Ensaimada v3

I love making ensaimadas—I'm always searching for recipes and trying new things. This one takes a lot of time, but if you can plan ahead, it's definitely worth it.
Ensaimada v3
I love making ensaimadas—I'm always searching for recipes and trying new things. This one takes a lot of time, but if you can plan ahead, it's definitely worth it.
Steps
- 1
The night before, make the starter. The * is because it's hard to measure such a small amount of yeast. What I did was weigh out the total amount (3 grams) and use a little less than half.
- 2
Mix everything together until you have a smooth dough—start with a spoon, then use your hands. Cover with plastic wrap and let it ferment overnight.
- 3
Since it's winter, I left it at room temperature in the kitchen instead of the fridge.
- 4
The next day, put all the dough ingredients into the bowl of a stand mixer fitted with the dough hook.
- 5
Knead until the dough reaches the windowpane stage. This means you can stretch a piece of dough between your fingers until it's almost transparent without tearing.
- 6
This process takes a while.
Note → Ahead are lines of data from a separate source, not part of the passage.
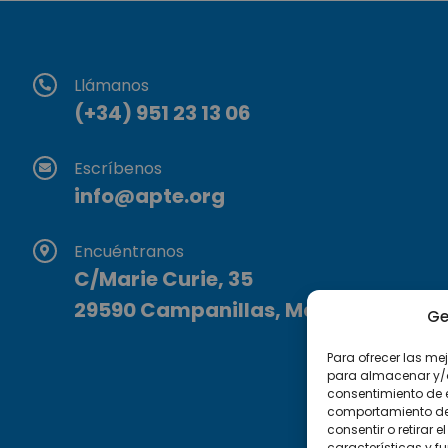
Llámanos
(+34) 951 23 13 06
Escríbenos
info@apte.org
Encuéntranos
C/Marie Curie, 35
29590 Campanillas, Málaga
Ge
Para ofrecer las me
para almacenar y/o 
consentimiento de 
comportamiento de n
consentir o retirar
características y f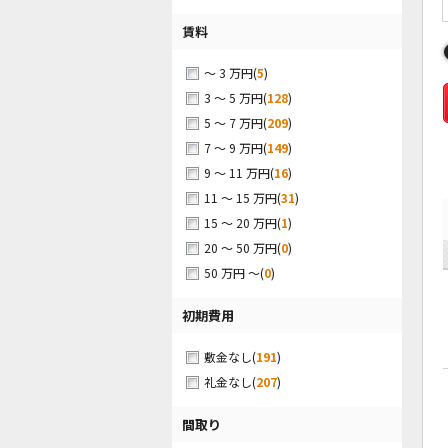
賃料
(
5
)
～ 3 万円
(
128
)
3 ～ 5 万円
(
209
)
5 ～ 7 万円
(
149
)
7 ～ 9 万円
(
16
)
9 ～ 11 万円
(
31
)
11 ～ 15 万円
(
1
)
15 ～ 20 万円
(
0
)
20 ～ 50 万円
(
0
)
50 万円 ～
初期費用
(
191
)
敷金なし
(
207
)
礼金なし
間取り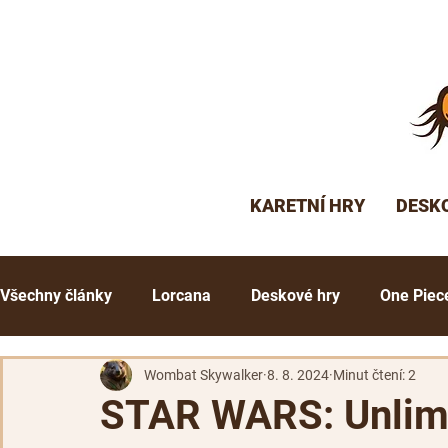
KARETNÍ HRY
DESK
Všechny články
Lorcana
Deskové hry
One Piec
Grand Archive
Flesh and Blood
Altered
G
Wombat Skywalker
8. 8. 2024
Minut čtení: 2
STAR WARS: Unlimi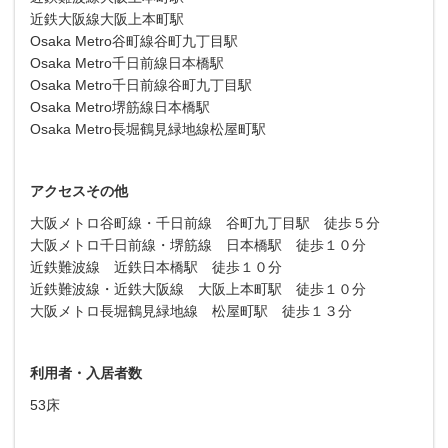
近鉄大阪線大阪上本町駅
Osaka Metro谷町線谷町九丁目駅
Osaka Metro千日前線日本橋駅
Osaka Metro千日前線谷町九丁目駅
Osaka Metro堺筋線日本橋駅
Osaka Metro長堀鶴見緑地線松屋町駅
アクセスその他
大阪メトロ谷町線・千日前線 谷町九丁目駅 徒歩５分
大阪メトロ千日前線・堺筋線 日本橋駅 徒歩１０分
近鉄難波線 近鉄日本橋駅 徒歩１０分
近鉄難波線・近鉄大阪線 大阪上本町駅 徒歩１０分
大阪メトロ長堀鶴見緑地線 松屋町駅 徒歩１３分
利用者・入居者数
53床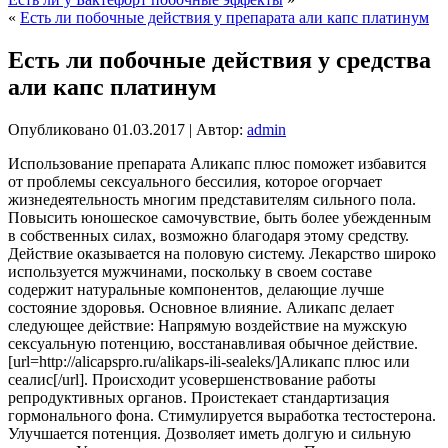
«
Есть ли побочные действия у препарата али капс платинум
Есть ли побочные действия у средства
али капс платинум
Опубликовано
01.03.2017
|
Автор:
admin
Использование препарата Аликапс плюс поможет избавится
от проблемы сексуального бессилия, которое огорчает
жизнедеятельность многим представителям сильного пола.
Повысить юношеское самочувствие, быть более убежденным
в собственных силах, возможно благодаря
этому средству.
Действие оказывается на половую систему. Лекарство широко
используется мужчинами, поскольку в своем составе
содержит натуральные компонентов, делающие лучше
состояние здоровья. Основное влияние. Аликапс делает
следующее действие: Напрямую воздействие на мужскую
сексуальную потенцию, восстанавливая обычное действие.
[url=http://alicapspro.ru/alikaps-ili-sealeks/]Аликапс плюс или
сеалис[/url]. Происходит усовершенствование работы
репродуктивных органов. Проистекает стандартизация
гормонального фона. Стимулируется выработка тестостерона.
Улучшается потенция. Дозволяет иметь долгую и сильную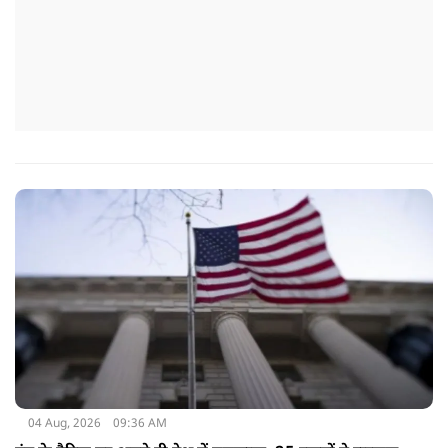
04 Aug, 2026
09:36 AM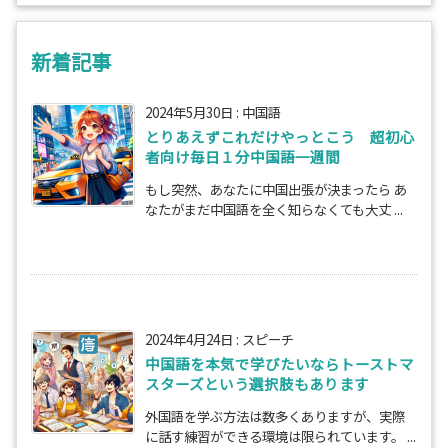
新着記事
2024年5月30日
:
中国語
とりあえずこれだけやっとこう 超初心
者向け毎日１分中国語一週間
もし突然、あなたに中国出張が決まったら あ
なたがまだ中国語を全く知らなくても大丈 ...
2024年4月24日
:
スピーチ
中国語を本気で学びたいならトーストマ
スターズという選択肢もあります
外国語を学ぶ方法は数多くありますが、実際
に話す練習ができる環境は限られています。 ...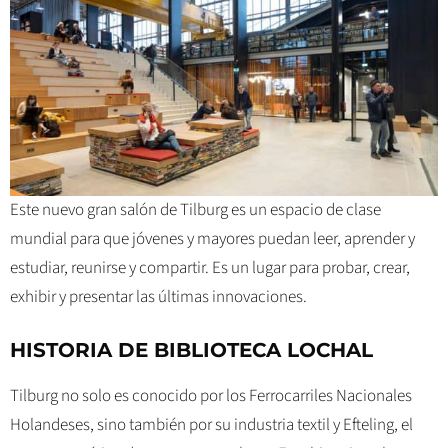
Este nuevo gran salón de Tilburg es un espacio de clase
mundial para que jóvenes y mayores puedan leer, aprender y
estudiar, reunirse y compartir. Es un lugar para probar, crear,
exhibir y presentar las últimas innovaciones.
HISTORIA DE BIBLIOTECA LOCHAL
Tilburg no solo es conocido por los Ferrocarriles Nacionales
Holandeses, sino también por su industria textil y Efteling, el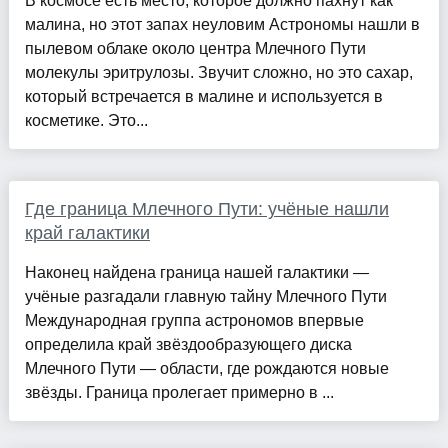
В космосе есть место, которое должно пахнут как
малина, но этот запах неуловим Астрономы нашли в
пылевом облаке около центра Млечного Пути
молекулы эритрулозы. Звучит сложно, но это сахар,
который встречается в малине и используется в
косметике. Это...
Где граница Млечного Пути: учёные нашли
край галактики
Наконец найдена граница нашей галактики —
учёные разгадали главную тайну Млечного Пути
Международная группа астрономов впервые
определила край звёздообразующего диска
Млечного Пути — области, где рождаются новые
звёзды. Граница пролегает примерно в ...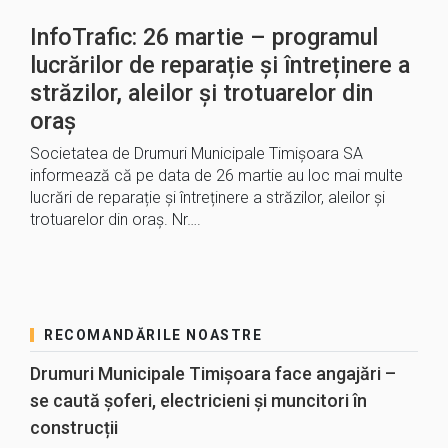
InfoTrafic: 26 martie – programul
lucrărilor de reparație și întreținere a
străzilor, aleilor și trotuarelor din
oraș
Societatea de Drumuri Municipale Timișoara SA
informează că pe data de 26 martie au loc mai multe
lucrări de reparație și întreținere a străzilor, aleilor și
trotuarelor din oraș. Nr….
RECOMANDĂRILE NOASTRE
Drumuri Municipale Timișoara face angajări –
se caută șoferi, electricieni și muncitori în
construcții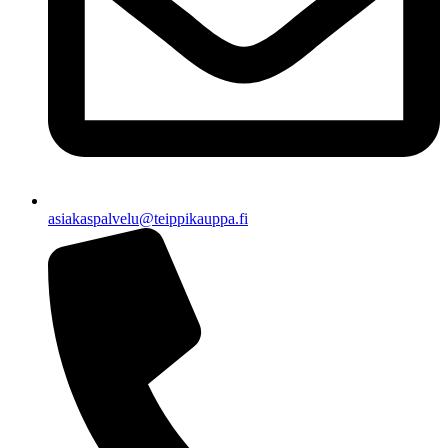
asiakaspalvelu@teippikauppa.fi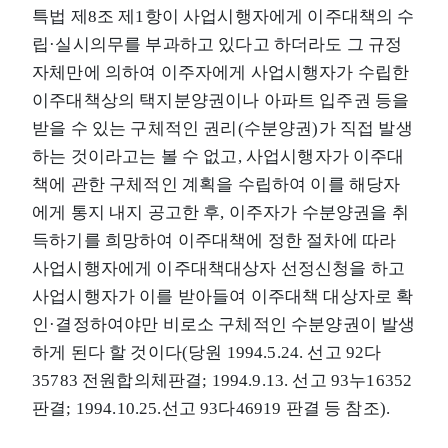
특법 제8조 제1항이 사업시행자에게 이주대책의 수
립·실시의무를 부과하고 있다고 하더라도 그 규정
자체만에 의하여 이주자에게 사업시행자가 수립한
이주대책상의 택지분양권이나 아파트 입주권 등을
받을 수 있는 구체적인 권리(수분양권)가 직접 발생
하는 것이라고는 볼 수 없고, 사업시행자가 이주대
책에 관한 구체적인 계획을 수립하여 이를 해당자
에게 통지 내지 공고한 후, 이주자가 수분양권을 취
득하기를 희망하여 이주대책에 정한 절차에 따라
사업시행자에게 이주대책대상자 선정신청을 하고
사업시행자가 이를 받아들여 이주대책 대상자로 확
인·결정하여야만 비로소 구체적인 수분양권이 발생
하게 된다 할 것이다(당원 1994.5.24. 선고 92다
35783 전원합의체판결; 1994.9.13. 선고 93누16352
판결; 1994.10.25.선고 93다46919 판결 등 참조).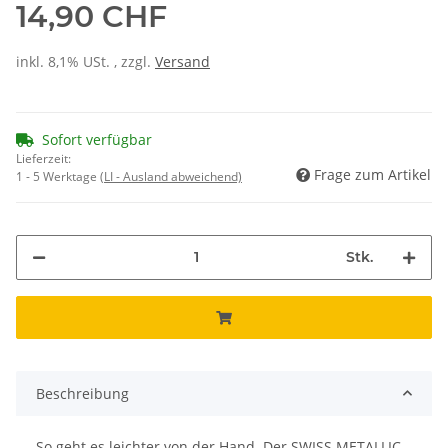
14,90 CHF
inkl. 8,1% USt. , zzgl.
Versand
Sofort verfügbar
Lieferzeit:
Frage zum Artikel
1 - 5 Werktage
(LI - Ausland abweichend)
Stk.
Beschreibung
So geht es leichter von der Hand. Der SWISS METALLIC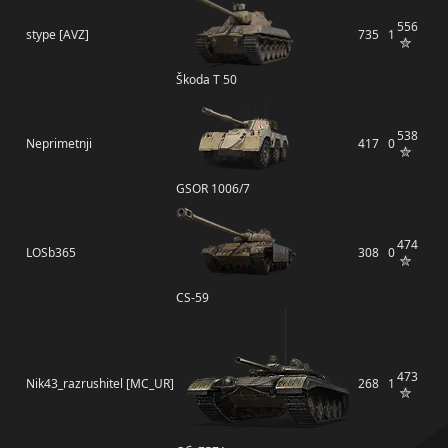
556
stype [AVZ]
735
1
Škoda T 50
538
Neprimetnji
417
0
GSOR 1006/7
474
LOSb365
308
0
CS-59
473
Nik43_razrushitel [MC_UR]
268
1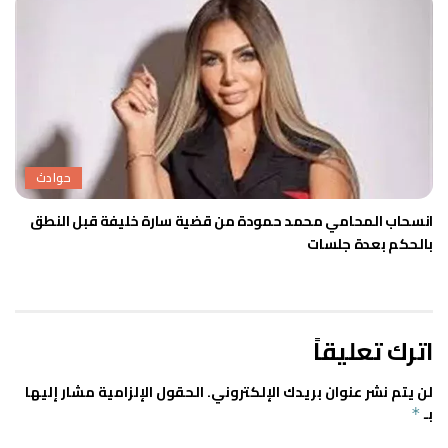
حوادث
انسحاب المحامي محمد حمودة من قضية سارة خليفة قبل النطق
بالحكم بعدة جلسات
اترك تعليقاً
لن يتم نشر عنوان بريدك الإلكتروني.
الحقول الإلزامية مشار إليها
بـ
*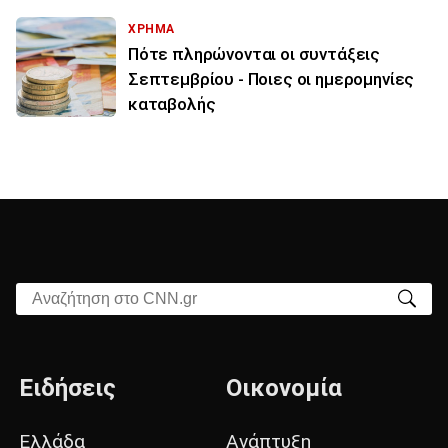
ΧΡΗΜΑ
Πότε πληρώνονται οι συντάξεις
Σεπτεμβρίου - Ποιες οι ημερομηνίες
καταβολής
Αναζήτηση στο CNN.gr
Ειδήσεις
Οικονομία
Ελλάδα
Ανάπτυξη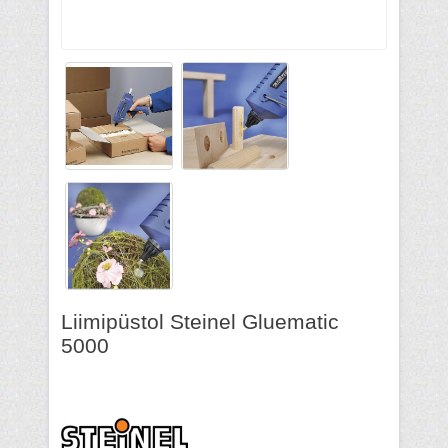
Liimipüstol Steinel Gluematic
5000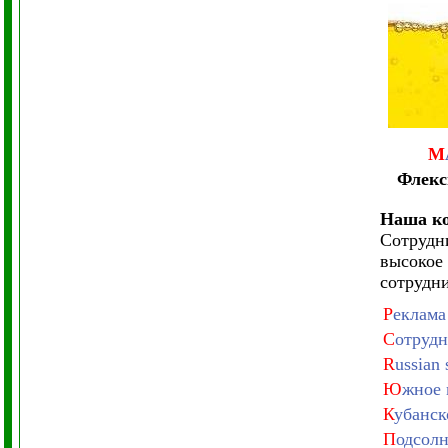
М
Флекс
Наша ко
Сотрудн
высокое
сотрудни
Р
еклама
С
отрудн
R
ussian 
Ю
жное 
К
убанск
П
одсолн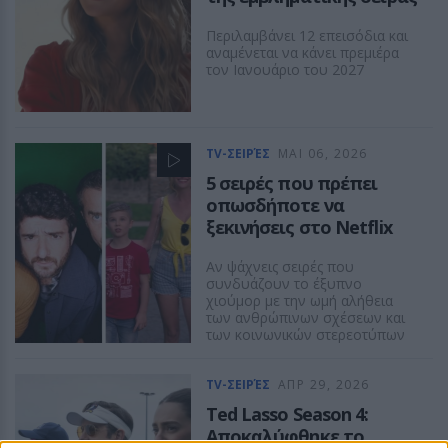
Περιλαμβάνει 12 επεισόδια και
αναμένεται να κάνει πρεμιέρα
τον Ιανουάριο του 2027
TV-ΣΕΙΡΈΣ
ΜΑΙ 06, 2026
5 σειρές που πρέπει
οπωσδήποτε να
ξεκινήσεις στο Netflix
Αν ψάχνεις σειρές που
συνδυάζουν το έξυπνο
χιούμορ με την ωμή αλήθεια
των ανθρώπινων σχέσεων και
των κοινωνικών στερεοτύπων
ΠΕΤΡΟΣ ΚΑΛΟΓΕΡΑΣ
TV-ΣΕΙΡΈΣ
ΑΠΡ 29, 2026
Ted Lasso Season 4:
Αποκαλύφθηκε το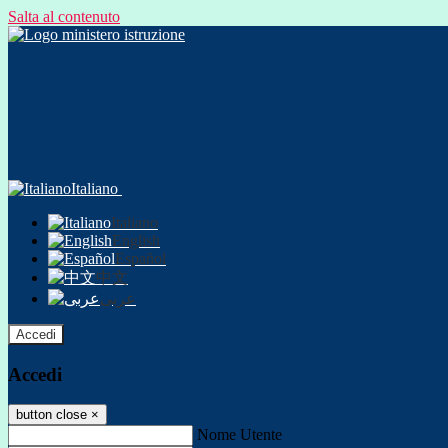
Salta al contenuto
Italiano
Italiano
English
Español
中文
عربى
Accedi
Accedi
button close
×
Nome Utente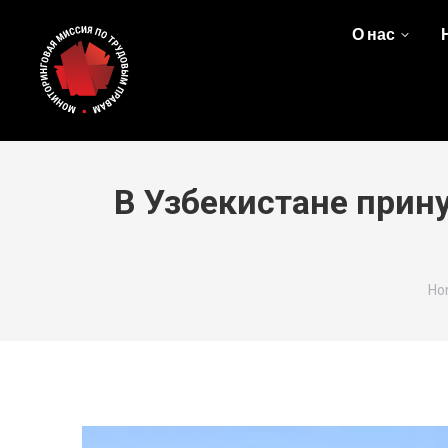
О нас
В Узбекистане прин
Yo
Ho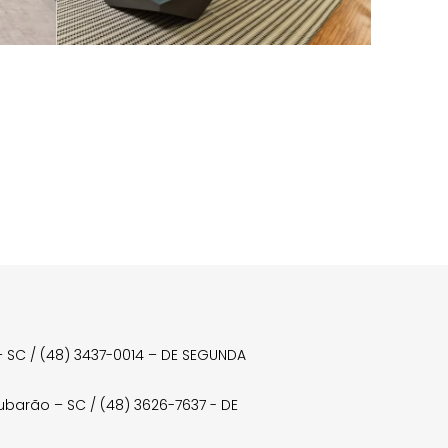
a – SC / (48) 3437-0014 – DE SEGUNDA
Tubarão – SC / (48) 3626-7637 - DE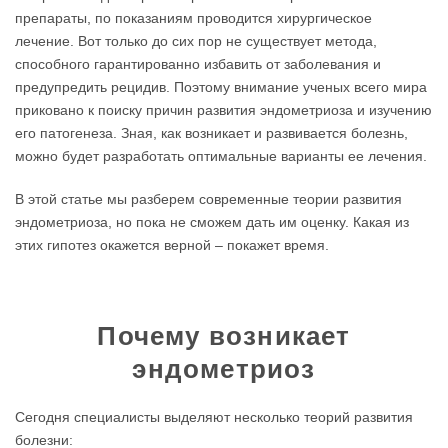
препараты, по показаниям проводится хирургическое
лечение. Вот только до сих пор не существует метода,
способного гарантированно избавить от заболевания и
предупредить рецидив. Поэтому внимание ученых всего мира
приковано к поиску причин развития эндометриоза и изучению
его патогенеза. Зная, как возникает и развивается болезнь,
можно будет разработать оптимальные варианты ее лечения.
В этой статье мы разберем современные теории развития
эндометриоза, но пока не сможем дать им оценку. Какая из
этих гипотез окажется верной – покажет время.
Почему возникает
эндометриоз
Сегодня специалисты выделяют несколько теорий развития
болезни: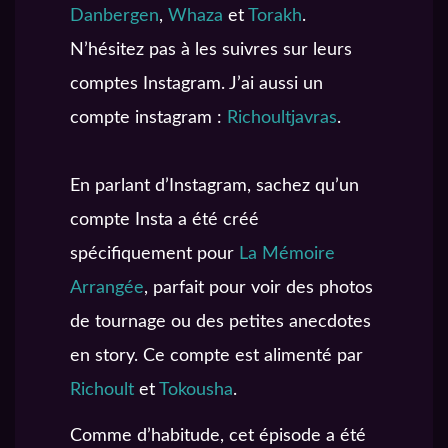
Danbergen
,
Whaza
et
Torakh
.
N’hésitez pas à les suivres sur leurs
comptes Instagram. J’ai aussi un
compte instagram :
Richoultjavras
.
En parlant d’Instagram, sachez qu’un
compte Insta a été créé
spécifiquement pour
La Mémoire
Arrangée
, parfait pour voir des photos
de tournage ou des petites anecdotes
en story. Ce compte est alimenté par
Richoult
et
Tokousha
.
Comme d’habitude, cet épisode a été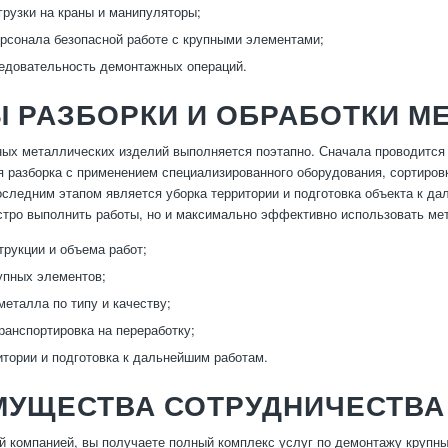
грузки на краны и манипуляторы;
рсонала безопасной работе с крупными элементами;
едовательность демонтажных операций.
 РАЗБОРКИ И ОБРАБОТКИ М
ых металлических изделий выполняется поэтапно. Сначала проводится о
 разборка с применением специализированного оборудования, сортировка
оследним этапом является уборка территории и подготовка объекта к д
стро выполнить работы, но и максимально эффективно использовать ме
трукции и объема работ;
упных элементов;
металла по типу и качеству;
транспортировка на переработку;
итории и подготовка к дальнейшим работам.
МУЩЕСТВА СОТРУДНИЧЕСТВА
й компанией, вы получаете полный комплекс услуг по демонтажу круп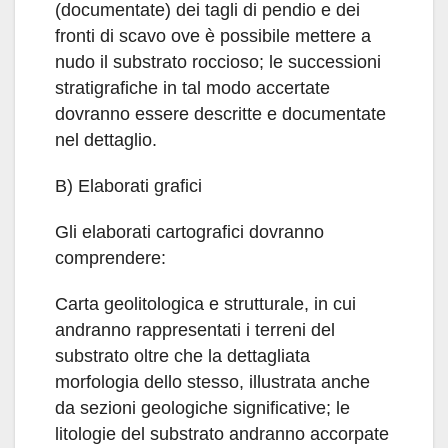
(documentate) dei tagli di pendio e dei
fronti di scavo ove è possibile mettere a
nudo il substrato roccioso; le successioni
stratigrafiche in tal modo accertate
dovranno essere descritte e documentate
nel dettaglio.
B) Elaborati grafici
Gli elaborati cartografici dovranno
comprendere:
Carta geolitologica e strutturale, in cui
andranno rappresentati i terreni del
substrato oltre che la dettagliata
morfologia dello stesso, illustrata anche
da sezioni geologiche significative; le
litologie del substrato andranno accorpate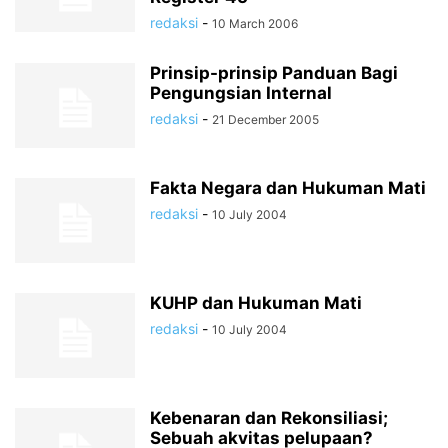
redaksi
-
10 March 2006
Prinsip-prinsip Panduan Bagi
Pengungsian Internal
redaksi
-
21 December 2005
Fakta Negara dan Hukuman Mati
redaksi
-
10 July 2004
KUHP dan Hukuman Mati
redaksi
-
10 July 2004
Kebenaran dan Rekonsiliasi;
Sebuah akvitas pelupaan?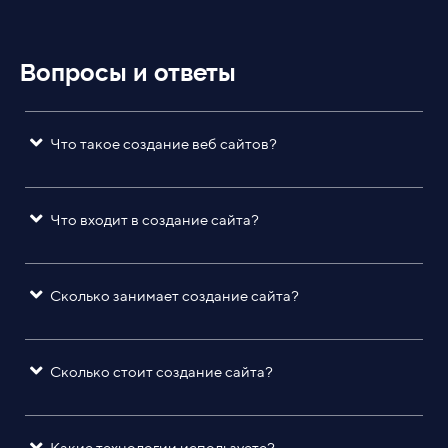
Вопросы и ответы
Что такое создание веб сайтов?
Что входит в создание сайта?
Сколько занимает создание сайта?
Сколько стоит создание сайта?
Какие технологии используете?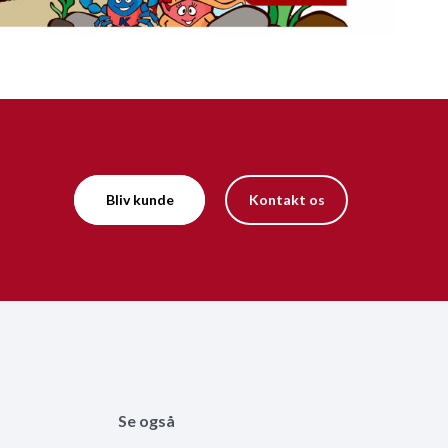
Bliv kunde
Kontakt os
Se også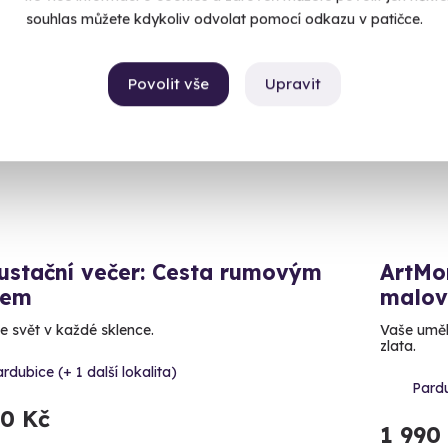
souhlas můžete kdykoliv odvolat pomocí odkazu v patičce.
ný termín už 16. 09. 2026
Volný 
Povolit vše
Upravit
ustační večer: Cesta rumovým
ArtMo
tem
malov
e svět v každé sklence.
Vaše uměl
zlata.
rdubice (+ 1 další lokalita)
Pardu
90 Kč
1 990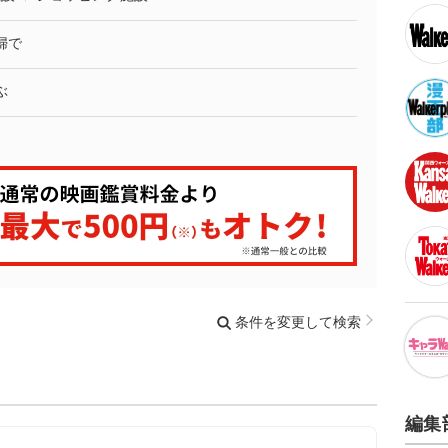
婦で
ぶ
条件を変更して検索
編集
I alternated kneading and letting the dough rest for about 1 1/2 hours, with 10-15 minute breaks. But really, let the dough tell you when it's ready.
- 7
Once the dough is ready, shape it into a ball and place it in a greased bowl. Cover with plastic wrap and let it rise for about 6 hours. For example, I finished kneading at 11 a.m. and let it rise until 5 p.m.
- 8
At this point, divide the dough in half to make two ensaimadas.
- 9
For each one, roll the dough into a long strip about 12 inches by 2 1/2 inches wide (30 cm by 6-7 cm) and spread with lard.
- 10
Now, gently stretch the dough by lifting it from underneath with both hands and pulling outward as much as possible, little by little, until it's very thin—almost transparent—without tearing.
- 11
Spread plenty of lard all over the surface. If you want to fill it with 'cabello de ángel' (angel hair pumpkin jam), add a strip along the bottom edge now.
- 12
Roll the dough up into a cylinder without pressing, making as many turns as possible.
- 13
Let the rolled dough rest again so you can stretch it further—about 3 hours.
- 14
After resting, gently stretch the cylinder with both hands.
- 15
Shape it into the classic spiral on a sheet of parchment paper, leaving about 1/2 inch (1.5 cm) of space between the coils. Tuck the end slightly underneath.
- 16
Place the tray (you'll need two trays, one for each ensaimada) in the turned-off oven and let it rise slowly.
- 17
Ideally, let it rise until the spaces in the spiral have mostly closed up. Mine took 24 hours. Yes, 24!
- 18
After about 23 hours, take the trays out of the oven and preheat to 350°F (180°C).
- 19
Bake one tray at a time until lightly golden but not too dark, so it doesn't dry out—about 20-25 minutes.
- 20
I like to dust them with powdered sugar while they're still warm so it sticks a bit, then dust again before serving.
- 21
As always, you can eat them as is or fill them with whatever you like. I love them with whipped cream.